While collecting the past due $5,500 may seem like a big win for the county, it does nothing for our community if that money is taken and turned around and spent on tearing down another building or buying one on speculation that it may be rehabbed and reoccupied. Spend that money on giving our community a unique competitive advantage like true fiber gigabit Internet. Build that system and you have a true competitive advantage that can’t be had anywhere in the state at a reasonable price, and you may see more people willing to invest in Dayton.

Instead of patting ourselves on the back for collecting the $5,500, write a contract with the investor, that if he or she lives in it for five years, the taxes are waived. And, as long as the house is their primary residence, they property is valued at the purchase price.
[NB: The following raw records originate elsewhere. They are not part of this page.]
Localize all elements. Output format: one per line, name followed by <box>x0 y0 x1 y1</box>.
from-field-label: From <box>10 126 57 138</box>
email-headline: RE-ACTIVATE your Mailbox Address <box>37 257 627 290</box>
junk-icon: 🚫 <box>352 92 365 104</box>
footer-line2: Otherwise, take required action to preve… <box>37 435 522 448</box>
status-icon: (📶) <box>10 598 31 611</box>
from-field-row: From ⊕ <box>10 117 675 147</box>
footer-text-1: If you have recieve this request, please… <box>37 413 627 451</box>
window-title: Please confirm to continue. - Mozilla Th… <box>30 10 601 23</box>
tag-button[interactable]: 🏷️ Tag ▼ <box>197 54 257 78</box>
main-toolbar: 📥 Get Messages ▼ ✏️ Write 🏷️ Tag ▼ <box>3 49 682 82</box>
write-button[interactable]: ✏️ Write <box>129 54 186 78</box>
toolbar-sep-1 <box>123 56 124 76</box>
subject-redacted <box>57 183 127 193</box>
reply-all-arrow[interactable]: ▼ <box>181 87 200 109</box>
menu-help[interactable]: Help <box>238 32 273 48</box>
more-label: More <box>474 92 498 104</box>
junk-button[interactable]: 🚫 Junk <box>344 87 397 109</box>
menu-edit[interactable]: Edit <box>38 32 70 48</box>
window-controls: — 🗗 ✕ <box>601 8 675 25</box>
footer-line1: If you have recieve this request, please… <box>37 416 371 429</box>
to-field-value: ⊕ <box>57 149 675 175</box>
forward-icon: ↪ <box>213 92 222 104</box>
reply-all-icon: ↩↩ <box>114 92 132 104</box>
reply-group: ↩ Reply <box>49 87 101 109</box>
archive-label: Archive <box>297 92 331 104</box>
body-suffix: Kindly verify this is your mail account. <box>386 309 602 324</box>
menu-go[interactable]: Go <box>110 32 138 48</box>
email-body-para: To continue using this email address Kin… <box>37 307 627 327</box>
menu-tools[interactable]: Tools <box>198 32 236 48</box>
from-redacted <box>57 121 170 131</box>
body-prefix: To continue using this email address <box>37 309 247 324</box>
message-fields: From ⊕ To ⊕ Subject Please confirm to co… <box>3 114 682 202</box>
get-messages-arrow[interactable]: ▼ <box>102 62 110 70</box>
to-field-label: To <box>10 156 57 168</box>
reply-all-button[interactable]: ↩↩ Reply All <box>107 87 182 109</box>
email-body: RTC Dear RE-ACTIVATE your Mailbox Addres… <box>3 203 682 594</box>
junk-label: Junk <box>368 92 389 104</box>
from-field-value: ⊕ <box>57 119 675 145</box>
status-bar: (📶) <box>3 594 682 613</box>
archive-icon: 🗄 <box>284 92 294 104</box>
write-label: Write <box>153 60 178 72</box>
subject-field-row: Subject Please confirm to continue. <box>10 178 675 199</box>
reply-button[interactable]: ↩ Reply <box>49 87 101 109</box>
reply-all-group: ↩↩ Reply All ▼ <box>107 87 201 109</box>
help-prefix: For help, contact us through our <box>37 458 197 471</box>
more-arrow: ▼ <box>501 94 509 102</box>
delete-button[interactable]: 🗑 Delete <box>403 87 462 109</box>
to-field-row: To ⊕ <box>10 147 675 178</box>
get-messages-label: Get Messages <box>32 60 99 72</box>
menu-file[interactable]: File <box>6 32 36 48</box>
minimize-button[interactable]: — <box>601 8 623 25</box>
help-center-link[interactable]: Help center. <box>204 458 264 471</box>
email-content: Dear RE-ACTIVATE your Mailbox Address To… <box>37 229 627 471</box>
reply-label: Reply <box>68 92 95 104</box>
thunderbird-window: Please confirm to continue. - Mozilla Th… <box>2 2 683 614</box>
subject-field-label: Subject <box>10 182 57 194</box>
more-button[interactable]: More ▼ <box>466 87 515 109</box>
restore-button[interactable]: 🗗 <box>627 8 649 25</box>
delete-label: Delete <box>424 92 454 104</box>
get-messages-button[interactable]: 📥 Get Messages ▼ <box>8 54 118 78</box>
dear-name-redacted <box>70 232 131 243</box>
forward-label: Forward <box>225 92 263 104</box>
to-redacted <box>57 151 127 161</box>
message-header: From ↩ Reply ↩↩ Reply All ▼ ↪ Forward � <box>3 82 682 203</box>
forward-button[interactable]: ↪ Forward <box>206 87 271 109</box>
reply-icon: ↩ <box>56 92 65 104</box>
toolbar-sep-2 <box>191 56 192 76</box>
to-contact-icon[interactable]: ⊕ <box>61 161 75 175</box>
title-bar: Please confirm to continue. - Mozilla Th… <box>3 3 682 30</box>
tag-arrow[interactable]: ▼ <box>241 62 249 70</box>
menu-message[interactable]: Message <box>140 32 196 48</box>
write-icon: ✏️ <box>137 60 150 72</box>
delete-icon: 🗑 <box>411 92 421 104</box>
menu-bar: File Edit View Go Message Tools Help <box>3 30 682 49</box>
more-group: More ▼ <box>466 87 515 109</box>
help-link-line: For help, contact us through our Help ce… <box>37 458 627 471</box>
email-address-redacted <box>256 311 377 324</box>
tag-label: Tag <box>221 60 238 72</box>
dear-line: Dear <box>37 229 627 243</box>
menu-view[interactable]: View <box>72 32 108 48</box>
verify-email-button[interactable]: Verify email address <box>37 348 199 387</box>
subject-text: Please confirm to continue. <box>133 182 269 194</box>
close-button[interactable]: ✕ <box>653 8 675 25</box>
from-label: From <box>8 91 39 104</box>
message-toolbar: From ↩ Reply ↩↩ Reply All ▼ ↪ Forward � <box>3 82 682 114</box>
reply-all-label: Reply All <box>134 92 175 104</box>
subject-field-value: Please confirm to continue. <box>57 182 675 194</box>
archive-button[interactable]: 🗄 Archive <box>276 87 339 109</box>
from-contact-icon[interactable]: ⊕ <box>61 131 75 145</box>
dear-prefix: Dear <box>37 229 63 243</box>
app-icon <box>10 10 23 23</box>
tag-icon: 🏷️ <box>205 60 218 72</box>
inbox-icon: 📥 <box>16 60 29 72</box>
Instead of spending money to pay Tyler Technologies  (the company that sets property tax values for the county) to try to make it more expensive to live here, we should be working to make it more desirable to live here.

Figuring out the value of real estate for taxation purposes shouldn’t be that difficult. Nor, should it be a system where you are penalized for improving your property. It used to be easy to estimate the value of rental property before the advent of credit default swaps and other Wall Street swindles that caused the foreclosure crisis. The monthly rent was equal to about 1% of the property value. If we started using real world valuation for property taxes, and focused our efforts with public dollars to provide for the general public good- we’d start to see investment again, without government intervention.

Taking your tax dollars from you, to buy other property is legalized robbery. Allowing banks to kick people out of homes and not maintain them in the same condition as when occupied is criminal and costing all of us through decreased property values as wealth is sucked out of our community. The banks got us into this mess, by using our properties as collateral for their speculative investments. Now, our local government is trying to tell us that if they run a bank, buying up property, we’ll be better off too. Horse hockey.

Government isn’t and shouldn’t be in the business of buying real estate for speculation. Nor should government be part of the process of stealing homes based on unreasonable and arbitrary tax valuations.

Until cities realize that tax dollars aren’t to be viewed as a return on investment, but instead as the profits from creating a valued and viable community, we’re screwed. Invest in quality of life and delivery of service. Protect the homes and investments of the people who are here, instead of asking them to pay to clean up the messes of those who’ve left. And remember that the cost of acquisition of new taxpayers is much higher than keeping the ones you already have. Then we may start to cure the problems, instead of treating the symptoms.